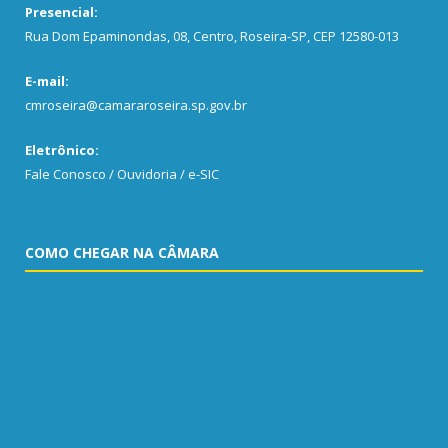
Presencial:
Rua Dom Epaminondas, 08, Centro, Roseira-SP, CEP 12580-013
E-mail:
cmroseira@camararoseira.sp.gov.br
Eletrônico:
Fale Conosco / Ouvidoria / e-SIC
COMO CHEGAR NA CÂMARA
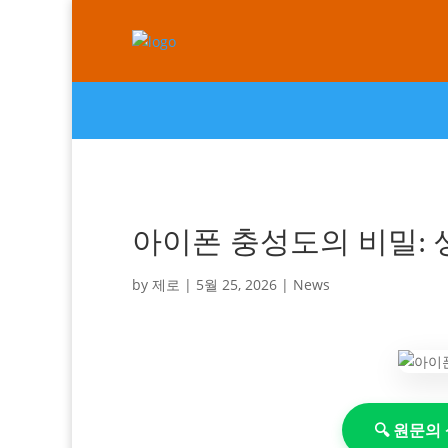
아이폰 충성도의 비밀: 
by
제로
|
5월 25, 2026
|
News
🔍 원문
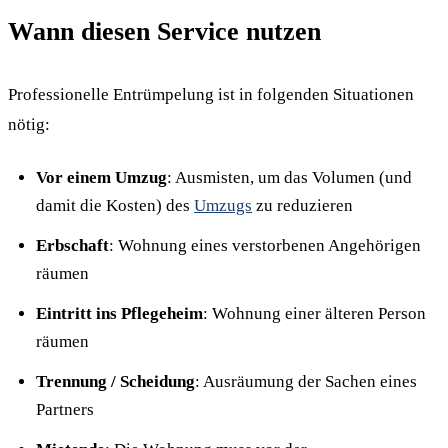
Wann diesen Service nutzen
Professionelle Entrümpelung ist in folgenden Situationen
nötig:
Vor einem Umzug
: Ausmisten, um das Volumen (und
damit die Kosten) des
Umzugs
zu reduzieren
Erbschaft
: Wohnung eines verstorbenen Angehörigen
räumen
Eintritt ins Pflegeheim
: Wohnung einer älteren Person
räumen
Trennung / Scheidung
: Ausräumung der Sachen eines
Partners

## TASK REQUIREMENTS:
Exact repeat, pictures omitted: give every line from the top of the records down to and including the line with "der Sachen eines".

## WRITTEN SOLUTION:
Presencial:
Rua Dom Epaminondas, 08, Centro, Roseira-SP, CEP 12580-013
E-mail:
cmroseira@camararoseira.sp.gov.br
Eletrônico:
Fale Conosco / Ouvidoria / e-SIC
COMO CHEGAR NA CÂMARA
아이폰 충성도의 비밀: 
by
제로
|
5월 25, 2026
|
News
🔍 원문
Wann diesen Service nutzen
Professionelle Entrümpelung ist in folgenden Situationen
nötig:
Vor einem Umzug
: Ausmisten, um das Volumen (und
damit die Kosten) des
Umzugs
zu reduzieren
Erbschaft
: Wohnung eines verstorbenen Angehörigen
räumen
Eintritt ins Pflegeheim
: Wohnung einer älteren Person
räumen
Trennung / Scheidung
: Ausräumung der Sachen eines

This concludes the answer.